The problem
Write out the listing verbatim. No pictures belong in it.
• • • • • • •
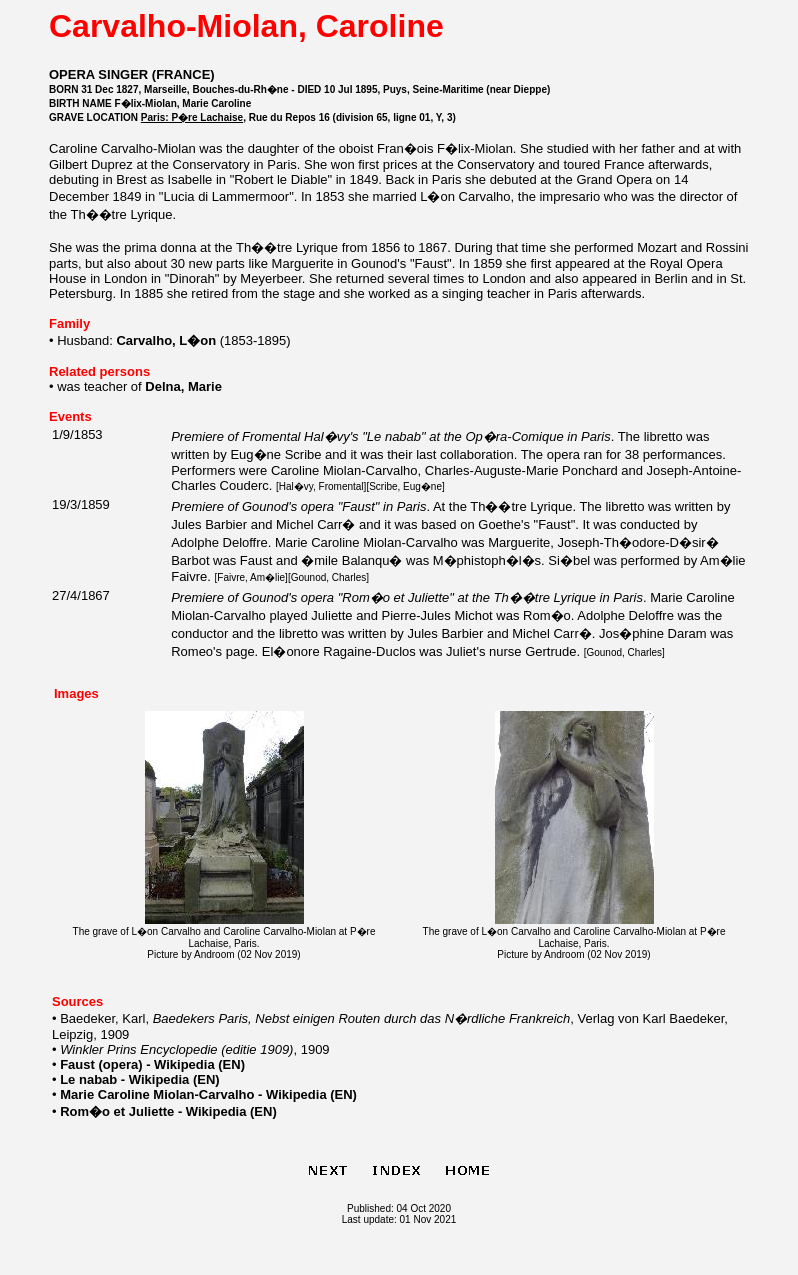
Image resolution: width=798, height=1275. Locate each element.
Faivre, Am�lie (251, 577)
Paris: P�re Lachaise (192, 117)
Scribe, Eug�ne (405, 486)
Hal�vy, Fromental (321, 486)
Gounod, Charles (329, 577)
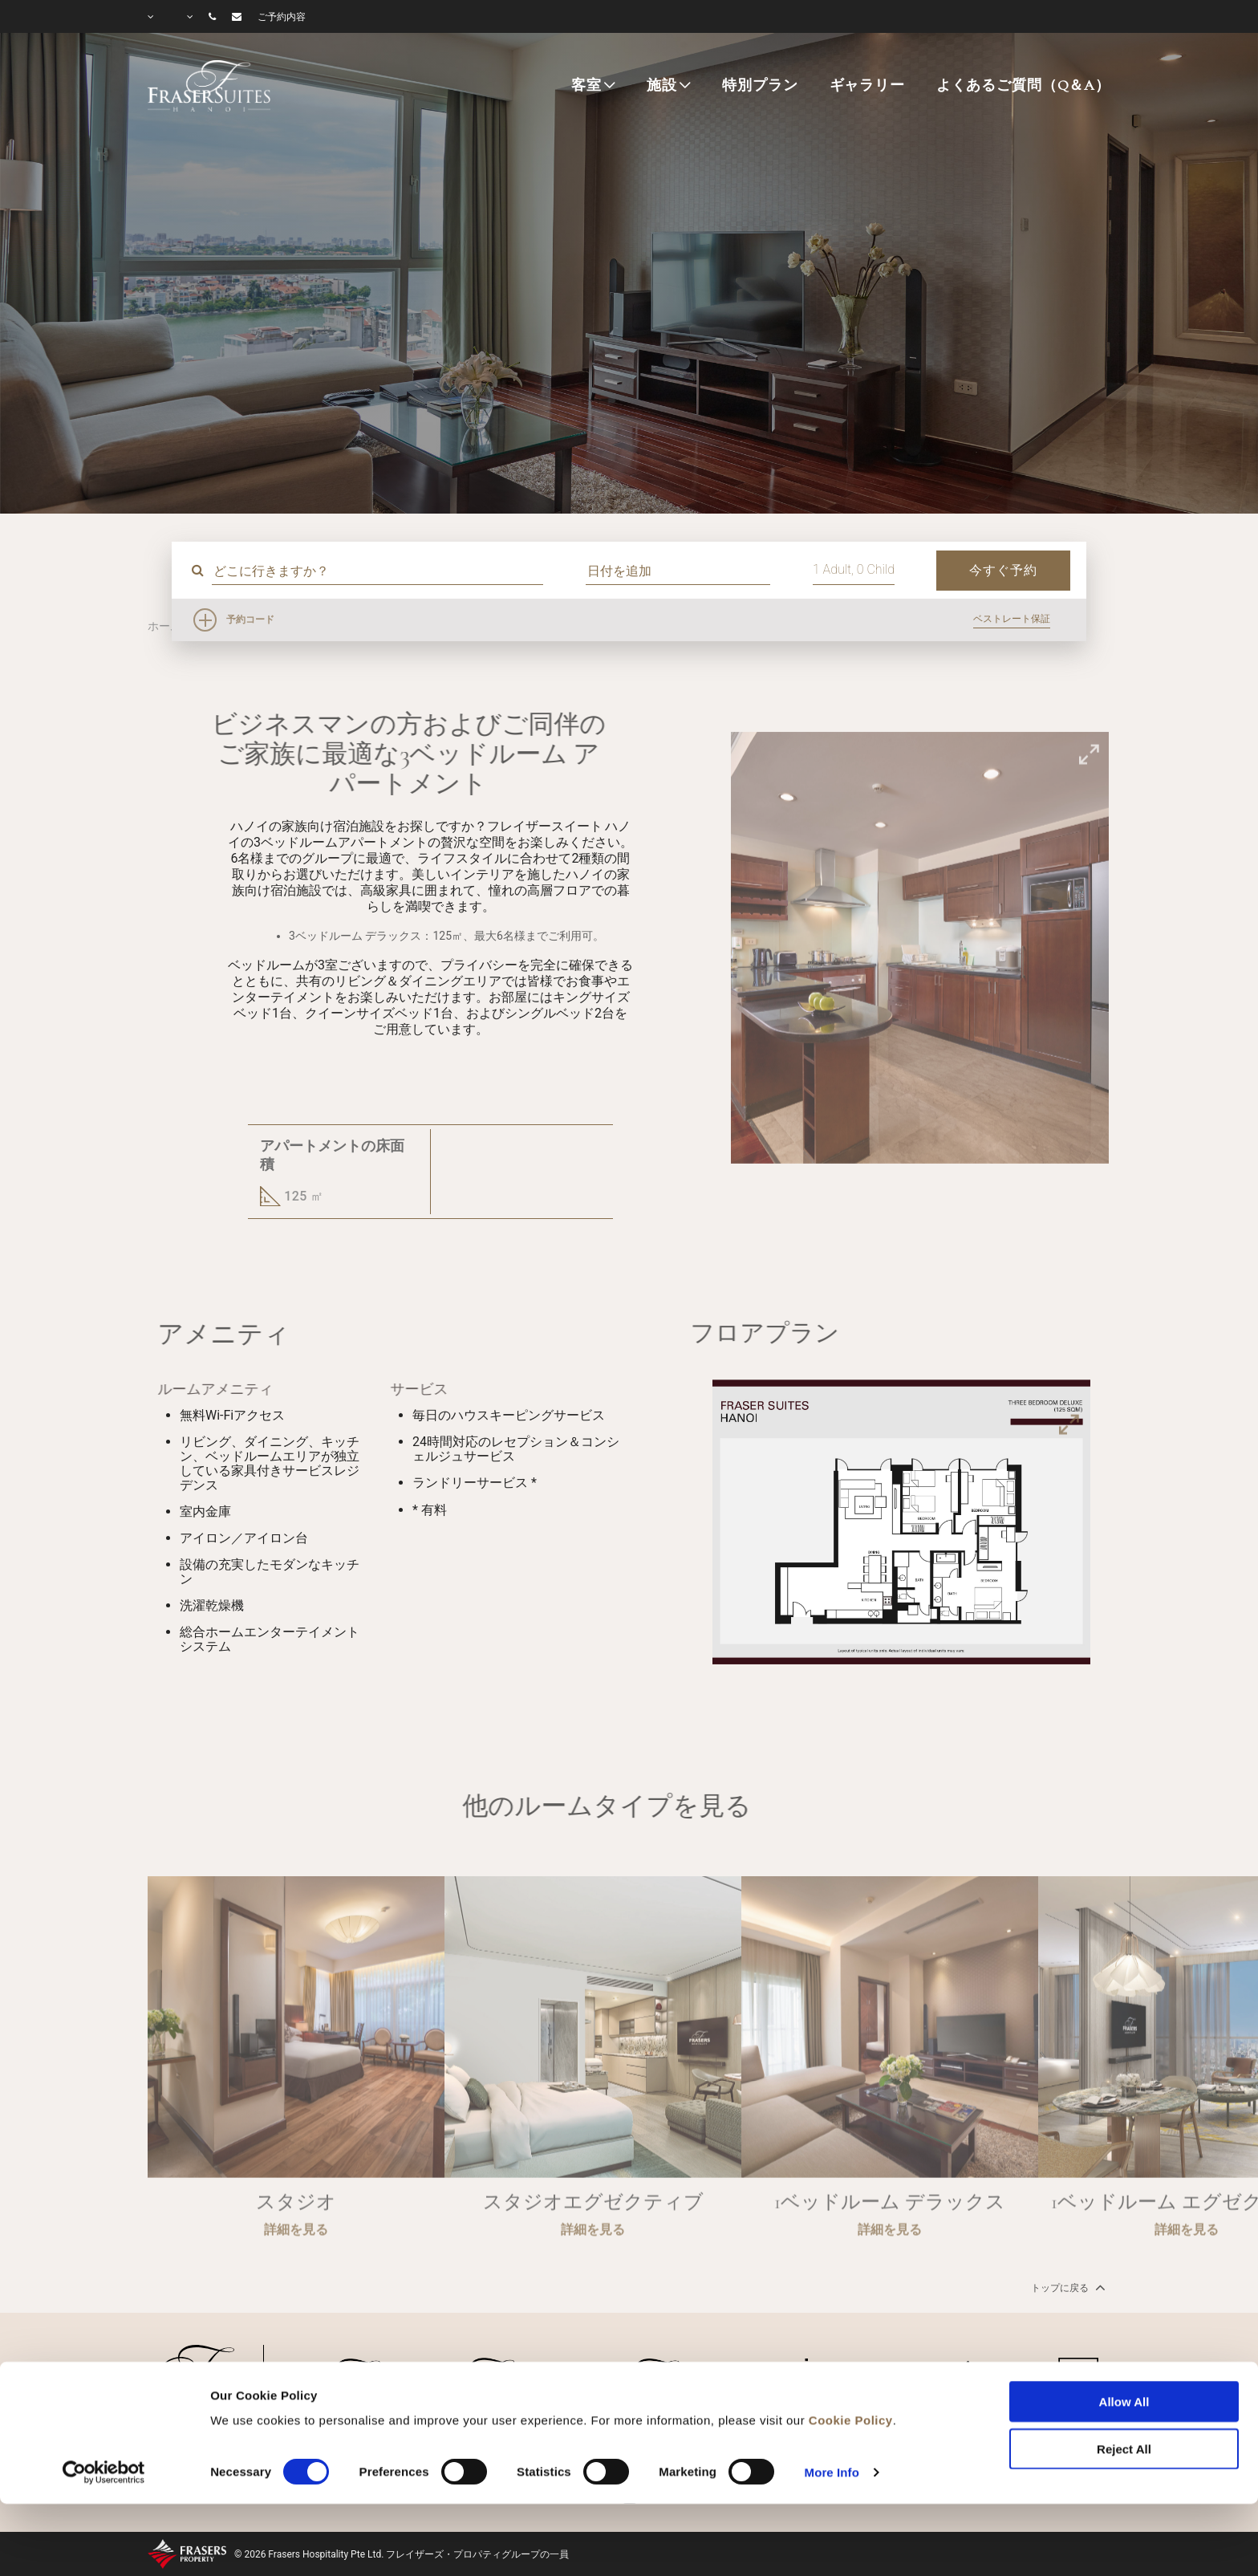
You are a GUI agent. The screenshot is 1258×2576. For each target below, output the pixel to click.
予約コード (250, 619)
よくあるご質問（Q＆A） (1023, 85)
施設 (662, 85)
• • • • • • •
Exercise answer
Image resolution: width=798, height=1275. Locate each element.
Faivre, Am�lie (251, 577)
Paris: P�re Lachaise (192, 117)
Scribe, Eug�ne (405, 486)
Hal�vy, Fromental (321, 486)
Gounod, Charles (329, 577)
You are a GUI agent. The screenshot is 1258×2576. For each target below, output the pixel to click.
予約コード (250, 619)
よくあるご質問（Q＆A） (1023, 85)
施設 (662, 85)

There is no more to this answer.